His former jailer preferred to focus on the rosier memories, recalling how they joked, shared stories about family and travel, and even dished about women.
“We laughed together and agreed that women are the same everywhere – they like flattery, they like to sulk, and they’re jealous,” he said.
McCain left the navy in 1981 for a long career in politics, most notably as Republican Senator for Arizona. But his “Hanoi Hilton” experience resonated throughout his life.
Donald Trump said during the campaign for the presidency that McCain was “not a war hero” because he was captured in Vietnam.
The controversial comments inflamed his throngs of supporters, many of whom saw his time as a POW as a defining experience.
“John McCain will always be America’s prisoner of war, that experience is now inseparable from the name John McCain and the person that has been John McCain,” said Alvin Townley, author of Defiant about American POWs held in Hoa Lo.
McCain was also celebrated for his role in reconciling the United States and Vietnam, which in the half-century since the war’s end have become close allies.

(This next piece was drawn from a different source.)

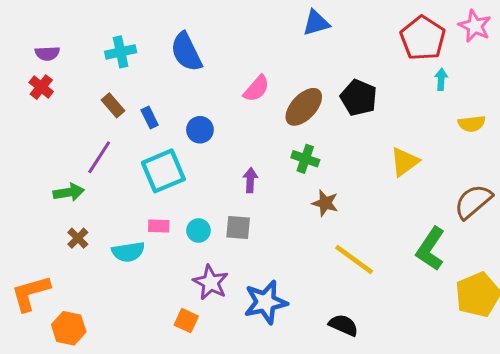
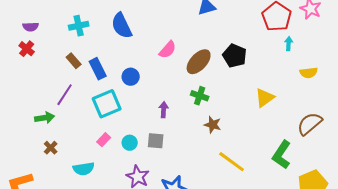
blue rectangle: (150, 118) -> (98, 69), size x1.5
pink rectangle: (159, 226) -> (104, 140), turned -48
cyan semicircle: (128, 252) -> (84, 169), moved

“[His] openness towards Vietnam and the willingness to revisit not only the country, but his experiences there have certainly helped heal a lot of wounds,” Townley said.
McCain visited the Southeast Asian country several times after the restoration of diplomatic ties in 1995, even returning to the “Hanoi Hilton” – now a popular tourist attraction – for an emotional meeting with another former jailer.
Duyet never got a chance to reconnect with McCain, but imagined what he might say if he had.
“If he came to Vietnam, I would greet him, not as a former prisoner and a jailer, but as two veterans, from both sides of the battlefield, now meeting again in the spirit of reconciliation,” he said.
When informed of McCain’s death, Duyet said on Sunday he was “so sad”.
“Please if you can, convey my condolences to his family for me,” he said.